東京都庁から30q圏内が避難対象になったら、と想像してみて下さい。
「原発無しでは電力が足りない」との反論が予想されますが、2003年、東京電力の事故隠しの結果、原発を止めて点検した事がありました。
その結果、特に電力不足は発生しませんでした。無論、酷暑等電力消費の伸びる場面では事情は変わるでしょうが、「原発の代わりは有り得ない」状況ではないのです。
当面は残った発電所で凌ぎ、太陽光、風力(騒音は、海上で発電する事でほぼ解消されます)、潮力、地熱と言った他の発電を推進して行けばよいのです。
原発事故は、あまりに失う物が大きすぎます。
前回も書きましたが、石原氏には文学者として表現規制をするような真似はしないのではないか。このような期待が見られました。
しかし残念ながら、私が懸念していた結果になってしまいました。
2010年12月15日。青少年育成条例改正案が、都議会本会議で、民主、自民、公明、創新4党の賛成、共産、生活者ネット、自治市民'93の3党の反対の結果、賛成多数で可決、成立しました。
この事は我流のすき焼き鍋更新情報、2010/12/15の項で触れました。
その後、震災を理由に「東京国際アニメフェア2011」は中止されましたが、それ以外の状況はまったく変わっていません。

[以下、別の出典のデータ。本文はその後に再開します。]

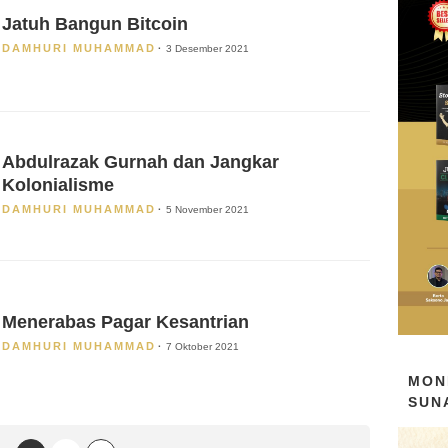
Jatuh Bangun Bitcoin
DAMHURI MUHAMMAD
3 Desember 2021
Abdulrazak Gurnah dan Jangkar
Kolonialisme
DAMHURI MUHAMMAD
5 November 2021
Menerabas Pagar Kesantrian
DAMHURI MUHAMMAD
7 Oktober 2021
MON
SUN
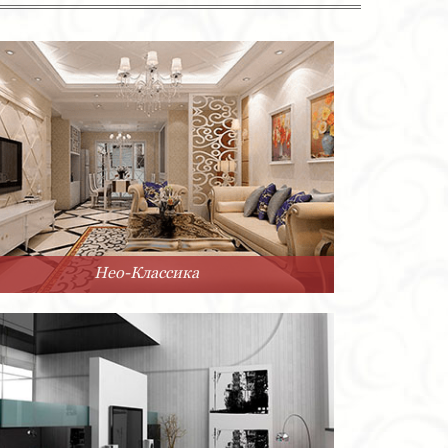
Нео-Классика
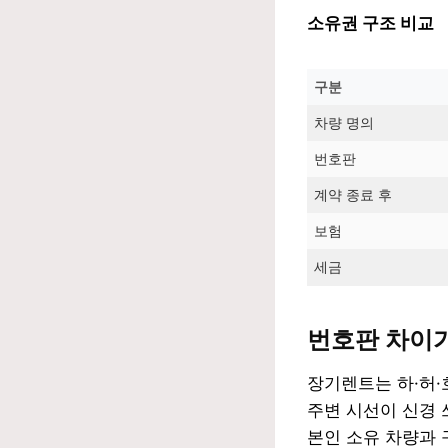
소유권 구조 비교
구분
차량 명의
번호판
계약 종료 후
보험
세금
번호판 차이
장기렌트는 하·허·
주변 시선이 신경 
본인 소유 차량과 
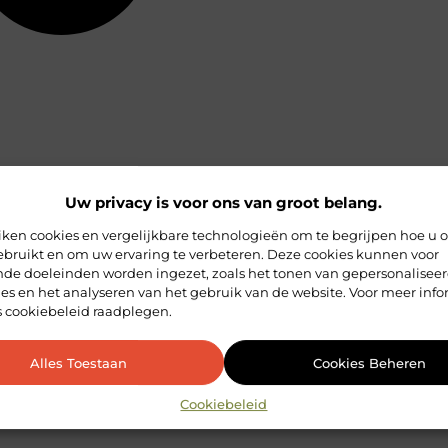
Uw privacy is voor ons van groot belang.
iken cookies en vergelijkbare technologieën om te begrijpen hoe u 
ebruikt en om uw ervaring te verbeteren. Deze cookies kunnen voor
ende doeleinden worden ingezet, zoals het tonen van gepersonalisee
es en het analyseren van het gebruik van de website. Voor meer info
s cookiebeleid raadplegen.
Alles Toestaan
Cookies Beheren
Cookiebeleid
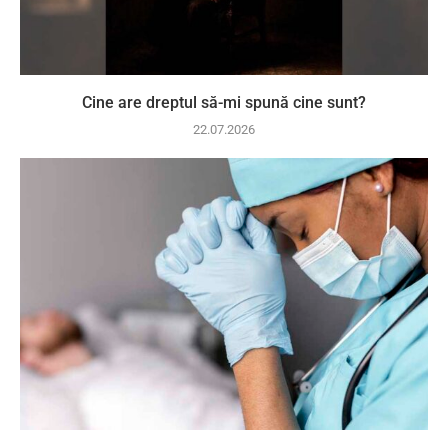
Cine are dreptul să-mi spună cine sunt?
22.07.2026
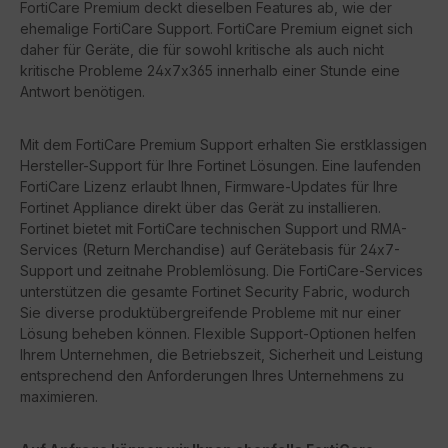
FortiCare Premium deckt dieselben Features ab, wie der
ehemalige FortiCare Support. FortiCare Premium eignet sich
daher für Geräte, die für sowohl kritische als auch nicht
kritische Probleme 24x7x365 innerhalb einer Stunde eine
Antwort benötigen.
Mit dem FortiCare Premium Support erhalten Sie erstklassigen
Hersteller-Support für Ihre Fortinet Lösungen. Eine laufenden
FortiCare Lizenz erlaubt Ihnen, Firmware-Updates für Ihre
Fortinet Appliance direkt über das Gerät zu installieren.
Fortinet bietet mit FortiCare technischen Support und RMA-
Services (Return Merchandise) auf Gerätebasis für 24x7-
Support und zeitnahe Problemlösung. Die FortiCare-Services
unterstützen die gesamte Fortinet Security Fabric, wodurch
Sie diverse produktübergreifende Probleme mit nur einer
Lösung beheben können. Flexible Support-Optionen helfen
Ihrem Unternehmen, die Betriebszeit, Sicherheit und Leistung
entsprechend den Anforderungen Ihres Unternehmens zu
maximieren.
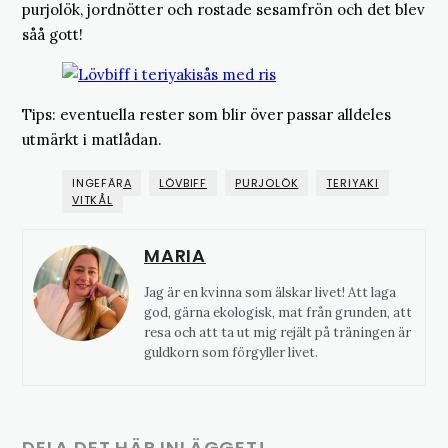
purjolök, jordnötter och rostade sesamfrön och det blev
såå gott!
Tips: eventuella rester som blir över passar alldeles
utmärkt i matlådan.
INGEFÄRA
LÖVBIFF
PURJOLÖK
TERIYAKI
VITKÅL
MARIA
Jag är en kvinna som älskar livet! Att laga
god, gärna ekologisk, mat från grunden, att
resa och att ta ut mig rejält på träningen är
guldkorn som förgyller livet.
DELA DET HÄR INLÄGGET!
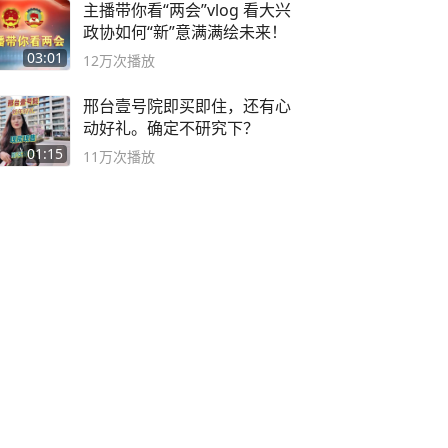
主播带你看“两会”vlog 看大兴
政协如何“新”意满满绘未来！
03:01
12万
次播放
邢台壹号院即买即住，还有心
动好礼。确定不研究下？
01:15
11万
次播放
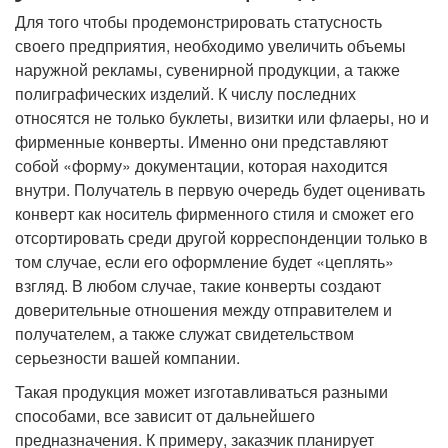
Для того чтобы продемонстрировать статусность
своего предприятия, необходимо увеличить объемы
наружной рекламы, сувенирной продукции, а также
полиграфических изделий. К числу последних
относятся не только буклеты, визитки или флаеры, но и
фирменные конверты. Именно они представляют
собой «форму» документации, которая находится
внутри. Получатель в первую очередь будет оценивать
конверт как носитель фирменного стиля и сможет его
отсортировать среди другой корреспонденции только в
том случае, если его оформление будет «цеплять»
взгляд. В любом случае, такие конверты создают
доверительные отношения между отправителем и
получателем, а также служат свидетельством
серьезности вашей компании.
Такая продукция может изготавливаться разными
способами, все зависит от дальнейшего
предназначения. К примеру, заказчик планирует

差別発言についても一言。クリスチャン・ディオールのジョン・ガリアーノ氏が、人種差別発言のため解雇され、起訴された事件がありましたディオール解雇のガリアーノ氏を訴追、パリコレは予定通り 2011年 03月 3日 16:10 JST(ロイター)。有罪となった場合、最大で禁錮6ヶ月と罰金2万2500ユーロ(約255万円)を科される可能性があります。
森巣博氏はかつて、欧州では人種差別発言をすれば「檻の中でしゃがまなければならない」と言っていました(森巣博・姜尚中『ご臨終メディア』集英社新書、『朝日新聞』2002/6/2「私の視点」)。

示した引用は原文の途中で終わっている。